[Task item]:
Exactly the lines from the first line of the records to the line holding "[...] Ma come si tie" should be duplicated, and nothing more; pictures stay out.

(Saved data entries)
● ● ● ●

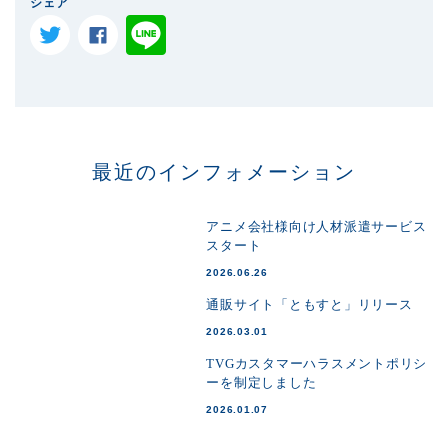
シェア
最近のインフォメーション
アニメ会社様向け人材派遣サービス
スタート
2026.06.26
通販サイト「ともすと」リリース
2026.03.01
TVGカスタマーハラスメントポリシ
ーを制定しました
2026.01.07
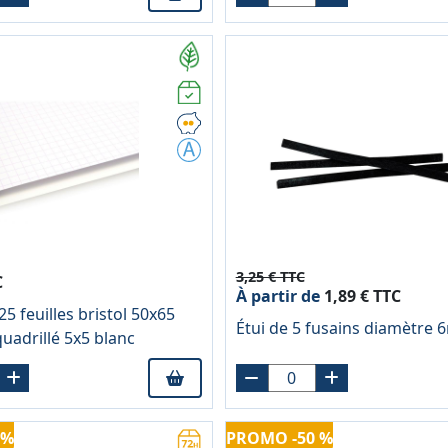
3,25 € TTC
C
À partir de
1,89 € TTC
5 feuilles bristol 50x65
Étui de 5 fusains diamètre
uadrillé 5x5 blanc
 %
PROMO -50 %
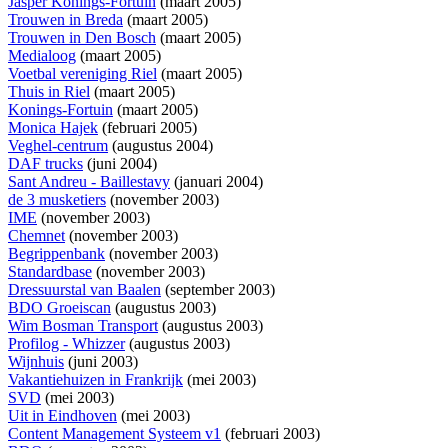
Jasper Konings-Fortuin
(maart 2005)
Trouwen in Breda
(maart 2005)
Trouwen in Den Bosch
(maart 2005)
Medialoog
(maart 2005)
Voetbal vereniging Riel
(maart 2005)
Thuis in Riel
(maart 2005)
Konings-Fortuin
(maart 2005)
Monica Hajek
(februari 2005)
Veghel-centrum
(augustus 2004)
DAF trucks
(juni 2004)
Sant Andreu - Baillestavy
(januari 2004)
de 3 musketiers
(november 2003)
IME
(november 2003)
Chemnet
(november 2003)
Begrippenbank
(november 2003)
Standardbase
(november 2003)
Dressuurstal van Baalen
(september 2003)
BDO Groeiscan
(augustus 2003)
Wim Bosman Transport
(augustus 2003)
Profilog - Whizzer
(augustus 2003)
Wijnhuis
(juni 2003)
Vakantiehuizen in Frankrijk
(mei 2003)
SVD
(mei 2003)
Uit in Eindhoven
(mei 2003)
Content Management Systeem v1
(februari 2003)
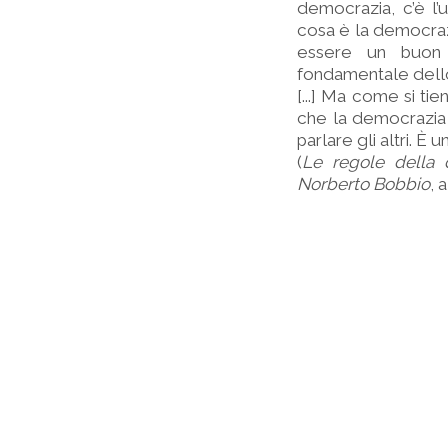
democrazia, c’è 
cosa è la democrazi
essere un buon d
fondamentale dello 
[...] Ma come si tie
che la democrazia v
parlare gli altri. È
(
Le regole della 
Norberto Bobbio
,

● ● ● ●

[Written response]:
シェア
最近のインフォメーション
アニメ会社様向け人材派遣サービス
スタート
2026.06.26
通販サイト「ともすと」リリース
2026.03.01
TVGカスタマーハラスメントポリシ
ーを制定しました
2026.01.07
3,25 € TTC
C
À partir de
1,89 € TTC
5 feuilles bristol 50x65
Étui de 5 fusains diamètre
uadrillé 5x5 blanc
 %
PROMO -50 %
Jasper Konings-Fortuin
(maart 2005)
Trouwen in Breda
(maart 2005)
Trouwen in Den Bosch
(maart 2005)
Medialoog
(maart 2005)
Voetbal vereniging Riel
(maart 2005)
Thuis in Riel
(maart 2005)
Konings-Fortuin
(maart 2005)
Monica Hajek
(februari 2005)
Veghel-centrum
(augustus 2004)
DAF trucks
(juni 2004)
Sant Andreu - Baillestavy
(januari 2004)
de 3 musketiers
(november 2003)
IME
(november 2003)
Chemnet
(november 2003)
Begrippenbank
(november 2003)
Standardbase
(november 2003)
Dressuurstal van Baalen
(september 2003)
BDO Groeiscan
(augustus 2003)
Wim Bosman Transport
(augustus 2003)
Profilog - Whizzer
(augustus 2003)
Wijnhuis
(juni 2003)
Vakantiehuizen in Frankrijk
(mei 2003)
SVD
(mei 2003)
Uit in Eindhoven
(mei 2003)
Content Management Systeem v1
(februari 2003)
democrazia, c’è 
cosa è la democrazi
essere un buon d
fondamentale dello 
[...] Ma come si tie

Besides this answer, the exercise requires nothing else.